Medulloblastoma is the most common posterior fossa malignancy of childhood, making up 15-20% of all diagnoses and 4% of all paediatric malignancies. The incidence is about 5 per 1,000,000 children under 15 per year.
The median age of diagnosis is 7. Although uncommon, medulloblastoma can occur in older children and adults.
There is a relative lower number of medulloblastomas in Japan (10% of paediatric malignancies); in other parts of the world incidence is relatively stable at around 20%. Whites are more commonly affected than blacks (ratio 1.6:1).
Boys are more commonly affected (1.6:1).
Summary: Medulloblastoma is a relatively common CNS malignancy, with a median age of diagnosis of 7-8. It is most common in Caucasian boys.
Aetiology and Pathogenesis
The aetiology of medulloblastoma is not fully understood. Some clue towards the required genetic mutations comes from its association with Basal Cell Naevus Syndrome (Gorlin) syndrome (PTCH1 deficiency). BCNS is associated with mutations of PTCH1, a member of the sonic hedgehog signal transduction pathway. PTCH1, when active, prevents activity of SMO (smoothened), which promotes cellular proliferation and survival through its downstream effects. BCNS patients have an elevated risk of medulloblastoma (about 5%); mutations in PTCH1 and other members of the sonic hedgehog pathway are present in 10-15% of sporadic medulloblastomas. Other identified genes include Wingless, Notch2, and the ERBB2 signal transduction pathway.
Medulloblastoma almost always arises in the cerebellum, bordering the 4th ventricle. The disease is especially notable for spread throughout the cerebrospinal fluid and extensive involvement of the leptomeninges. In some cases it can spread to sites outside the CNS.
Symptoms relate to the age of diagnosis, and are mostly due to obstructive hydrocephalus. In young children, this causes irritability, drowsiness and vomiting. Older children typically complain of headache. Cerebellar signs may be present. Advanced disease may present with spinal cord compression, hemiparesis, or symptoms related to sites outside the CNS.
Papilloedema related to hydrocephalus is common. Cerebellar signs may also be present. Signs of advanced disease should also be sought (eg. spinal cord compression).

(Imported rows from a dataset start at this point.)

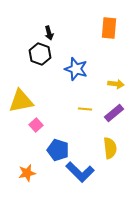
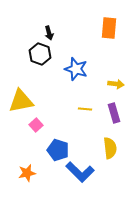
purple rectangle: rotated 66 degrees counterclockwise
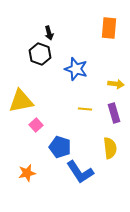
blue pentagon: moved 2 px right, 3 px up
blue L-shape: rotated 12 degrees clockwise
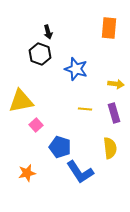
black arrow: moved 1 px left, 1 px up
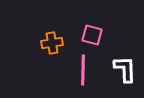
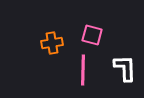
white L-shape: moved 1 px up
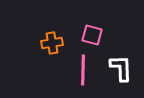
white L-shape: moved 4 px left
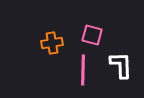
white L-shape: moved 3 px up
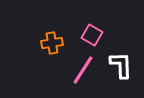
pink square: rotated 15 degrees clockwise
pink line: rotated 32 degrees clockwise
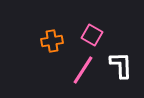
orange cross: moved 2 px up
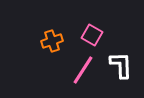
orange cross: rotated 10 degrees counterclockwise
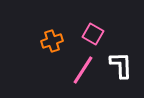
pink square: moved 1 px right, 1 px up
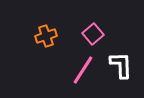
pink square: rotated 20 degrees clockwise
orange cross: moved 6 px left, 5 px up
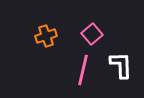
pink square: moved 1 px left
pink line: rotated 20 degrees counterclockwise
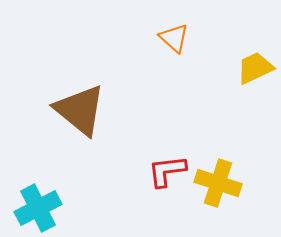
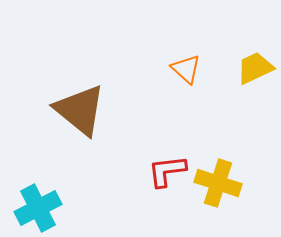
orange triangle: moved 12 px right, 31 px down
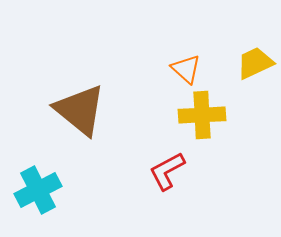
yellow trapezoid: moved 5 px up
red L-shape: rotated 21 degrees counterclockwise
yellow cross: moved 16 px left, 68 px up; rotated 21 degrees counterclockwise
cyan cross: moved 18 px up
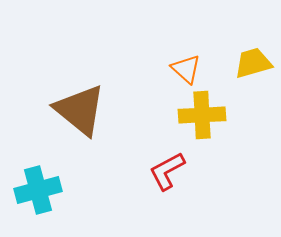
yellow trapezoid: moved 2 px left; rotated 9 degrees clockwise
cyan cross: rotated 12 degrees clockwise
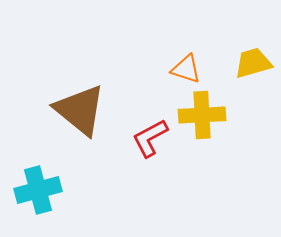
orange triangle: rotated 24 degrees counterclockwise
red L-shape: moved 17 px left, 33 px up
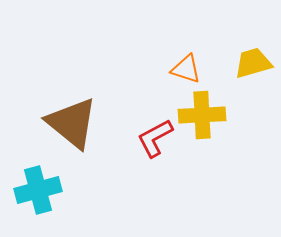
brown triangle: moved 8 px left, 13 px down
red L-shape: moved 5 px right
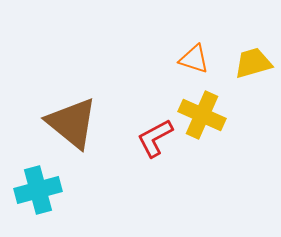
orange triangle: moved 8 px right, 10 px up
yellow cross: rotated 27 degrees clockwise
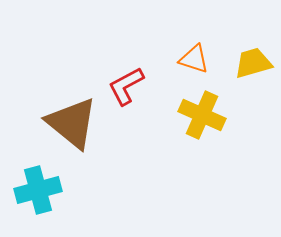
red L-shape: moved 29 px left, 52 px up
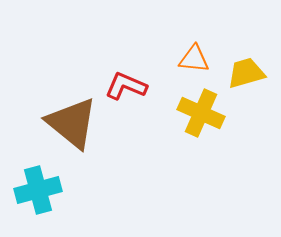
orange triangle: rotated 12 degrees counterclockwise
yellow trapezoid: moved 7 px left, 10 px down
red L-shape: rotated 51 degrees clockwise
yellow cross: moved 1 px left, 2 px up
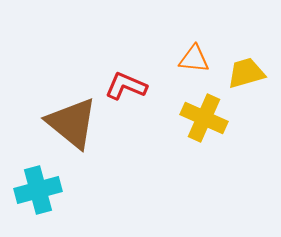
yellow cross: moved 3 px right, 5 px down
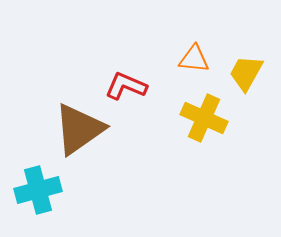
yellow trapezoid: rotated 45 degrees counterclockwise
brown triangle: moved 7 px right, 6 px down; rotated 46 degrees clockwise
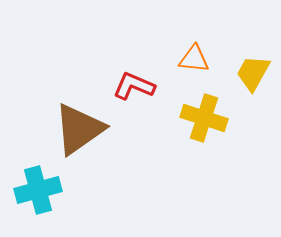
yellow trapezoid: moved 7 px right
red L-shape: moved 8 px right
yellow cross: rotated 6 degrees counterclockwise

Blood tests are typically unhelpful except in suggesting organ failure due to metastatic disease. Lumbar puncture looking for CSF involvement should be performed when overt leptomeningeal disease is not visible on imaging (below).
On CT, medulloblastoma appears as a uniformly enhancing posterior fossa mass. MRI shows a T1 hypointense and T2 hyperintense lesion with heterogenous uptake of gadolinium.
Spread to leptomeningies is usually visible on MRI with contrast enhancement. Not all cases of CSF involvement are visible on MRI, requiring lumbar puncture to exclude involvement.
The tumour is usually well circumscribed and grey in colour.
Medulloblastoma is a small round blue cell tumour. Cells can form Homer-Wright pseudorosettes (cells clustered around a central area of neuropil, substance lying between cells). There are five architectural types:
- Classical medulloblastoma, with the features described above.
- Desmoplastic medulloblastoma, with contains a stromal reaction of collagen that may surrounds groups of cells
- Medulloblastoma with extensive nodularity, where the malignant cells are arranged in nodules surrounded by a stromal reaction.
- Anaplastic medulloblastoma, containing larger cells with increased cytoplasm
- Large cell medulloblastoma, notable for high mitotic rate and apoptosis
Most patients present
Staging / Classification
Chang staging is used for medulloblastoma. The T stage is not commonly used as it has no impact on prognosis; the M stage has significant impact on prognosis and is used to classify patients into standard and high risk groups.
1. Dhall, G. Medulloblastoma. Journal of Child Neurology 24, 1418–1430 (2009).